Pre-filed bills keep landing ahead of this year's Alabama state legislative session.
Among measures already awaiting committee action is a Senate bill that would include the use of "revenge porn" as a sexual-extortion crime, reports AL.com's Heather Gann.
Sexual extortion currently applies to cases where someone knowingly causes or attempts to cause another person to engage in a sexual act or product sexual content under the threat of physical injury or damage to property or reputation. A conviction can mean up to 20 years in prison and a fine up to $30,000.

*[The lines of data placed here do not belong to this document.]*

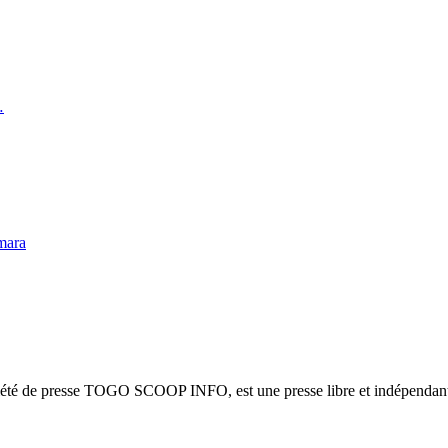
…
mara
ciété de presse TOGO SCOOP INFO, est une presse libre et indépendante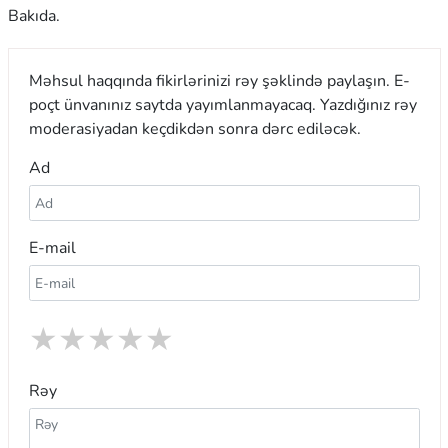
Bakıda.
Məhsul haqqında fikirlərinizi rəy şəklində paylaşın. E-
poçt ünvanınız saytda yayımlanmayacaq. Yazdığınız rəy
moderasiyadan keçdikdən sonra dərc ediləcək.
Ad
E-mail
★
★
★
★
★
Rəy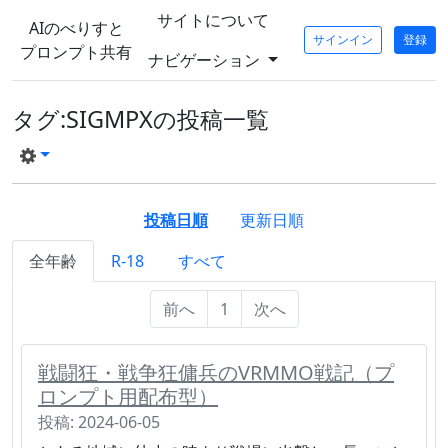
サイトについて
AIのべりすと
サインイン
登録
プロンプト共有
ナビゲーション
タグ:SIGMPXの投稿一覧
投稿日順
更新日順
全年齢
R-18
すべて
前へ
1
次へ
戦闘狂・戦争狂傭兵のVRMMO戦記（プ
ロンプト用配布型）
投稿: 2024-06-05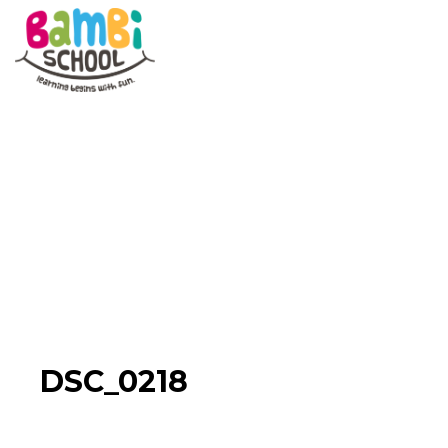
Skip
to
content
DSC_0218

"Revenge porn" is yet another ugly byproduct of the digital revolution. It often refers to situations in which intimate photos or videos taken during a relationship outlasts that relationship and then are shared to nefarious means by one of the parties involved.
It again brings to mind the warning: Don't ever put anything on the Internet or in the digital world unless you're prepared for your grandma, next-door neighbor, boss, pastor, teachers and future spouse to view it the rest of your life, because there's a chance they might.

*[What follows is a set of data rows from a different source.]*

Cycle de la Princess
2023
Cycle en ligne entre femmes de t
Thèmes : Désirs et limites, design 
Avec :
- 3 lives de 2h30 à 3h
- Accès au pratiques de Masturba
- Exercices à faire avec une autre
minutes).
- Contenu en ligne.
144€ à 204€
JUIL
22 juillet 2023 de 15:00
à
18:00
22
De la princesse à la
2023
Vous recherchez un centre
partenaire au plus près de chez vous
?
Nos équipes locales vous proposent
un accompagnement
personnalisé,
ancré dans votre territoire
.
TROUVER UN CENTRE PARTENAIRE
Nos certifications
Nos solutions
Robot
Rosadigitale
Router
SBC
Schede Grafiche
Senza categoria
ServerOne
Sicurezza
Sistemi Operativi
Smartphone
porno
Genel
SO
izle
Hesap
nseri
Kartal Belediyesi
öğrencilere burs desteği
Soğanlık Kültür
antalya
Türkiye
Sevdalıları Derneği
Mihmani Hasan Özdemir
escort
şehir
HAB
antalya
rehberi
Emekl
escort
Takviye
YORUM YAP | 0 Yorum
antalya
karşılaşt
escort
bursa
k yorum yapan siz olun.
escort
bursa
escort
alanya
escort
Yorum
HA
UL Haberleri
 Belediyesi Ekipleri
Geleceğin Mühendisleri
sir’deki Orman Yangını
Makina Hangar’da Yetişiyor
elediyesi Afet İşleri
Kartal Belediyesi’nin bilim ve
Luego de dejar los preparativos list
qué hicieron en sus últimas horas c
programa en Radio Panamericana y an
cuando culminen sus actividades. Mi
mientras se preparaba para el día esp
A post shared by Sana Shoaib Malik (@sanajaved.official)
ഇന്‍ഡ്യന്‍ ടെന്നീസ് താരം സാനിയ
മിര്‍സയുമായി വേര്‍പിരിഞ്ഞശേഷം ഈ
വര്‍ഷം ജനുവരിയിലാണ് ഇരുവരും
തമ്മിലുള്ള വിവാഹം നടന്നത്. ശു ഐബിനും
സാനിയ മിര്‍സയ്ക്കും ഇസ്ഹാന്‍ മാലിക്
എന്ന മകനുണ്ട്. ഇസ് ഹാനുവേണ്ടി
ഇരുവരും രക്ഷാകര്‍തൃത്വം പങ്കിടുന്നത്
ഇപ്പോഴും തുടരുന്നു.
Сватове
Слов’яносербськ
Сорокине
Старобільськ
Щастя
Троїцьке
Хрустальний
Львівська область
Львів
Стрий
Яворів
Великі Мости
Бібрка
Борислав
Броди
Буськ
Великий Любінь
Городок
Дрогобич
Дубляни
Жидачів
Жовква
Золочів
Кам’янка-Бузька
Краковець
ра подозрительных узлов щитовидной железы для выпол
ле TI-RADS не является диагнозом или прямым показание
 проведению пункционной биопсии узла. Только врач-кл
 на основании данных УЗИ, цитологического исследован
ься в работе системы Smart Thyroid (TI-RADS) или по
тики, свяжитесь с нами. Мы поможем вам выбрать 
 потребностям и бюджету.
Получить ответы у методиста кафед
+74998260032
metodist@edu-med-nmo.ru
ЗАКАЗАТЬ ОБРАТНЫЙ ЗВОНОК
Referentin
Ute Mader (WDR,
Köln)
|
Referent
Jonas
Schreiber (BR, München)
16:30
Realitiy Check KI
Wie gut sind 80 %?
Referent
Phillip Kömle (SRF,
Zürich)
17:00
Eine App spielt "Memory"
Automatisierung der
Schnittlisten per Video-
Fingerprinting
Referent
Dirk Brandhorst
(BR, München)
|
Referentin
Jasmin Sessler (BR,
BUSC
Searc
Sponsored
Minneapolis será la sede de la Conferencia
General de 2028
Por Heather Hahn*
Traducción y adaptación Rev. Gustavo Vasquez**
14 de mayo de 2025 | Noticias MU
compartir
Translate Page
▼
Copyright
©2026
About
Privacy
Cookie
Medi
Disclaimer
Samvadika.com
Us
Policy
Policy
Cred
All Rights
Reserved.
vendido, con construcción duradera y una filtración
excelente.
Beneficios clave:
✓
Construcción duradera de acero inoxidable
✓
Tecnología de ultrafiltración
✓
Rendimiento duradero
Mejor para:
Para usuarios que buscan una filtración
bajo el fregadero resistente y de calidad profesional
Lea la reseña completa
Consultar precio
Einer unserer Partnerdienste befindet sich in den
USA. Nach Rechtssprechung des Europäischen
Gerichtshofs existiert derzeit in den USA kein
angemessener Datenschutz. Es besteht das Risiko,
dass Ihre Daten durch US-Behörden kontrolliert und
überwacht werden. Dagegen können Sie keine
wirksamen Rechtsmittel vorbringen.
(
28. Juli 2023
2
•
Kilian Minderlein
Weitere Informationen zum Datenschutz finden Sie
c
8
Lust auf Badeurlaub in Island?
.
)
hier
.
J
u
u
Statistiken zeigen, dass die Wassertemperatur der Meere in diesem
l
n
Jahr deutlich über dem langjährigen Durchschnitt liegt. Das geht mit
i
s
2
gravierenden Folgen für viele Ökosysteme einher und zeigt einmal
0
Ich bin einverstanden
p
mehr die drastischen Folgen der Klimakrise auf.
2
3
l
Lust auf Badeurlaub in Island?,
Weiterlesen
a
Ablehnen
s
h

But that's a warning for potential victims. The warning for potential offenders lies in those 20 years in prison. The bill, sponsored by state Sen. Gerald Allen, a Tuscaloosa Republican, broadens the sexual extortion law to include anyone who “knowingly threatens to release or transmit any photograph, digital image, video, film, or other recording of any individual, whether recognizable or not, engaged in any act of sexually explicit conduct in order to compel or attempt to compel the victim to do any act or refrain from doing any act against his or her will.”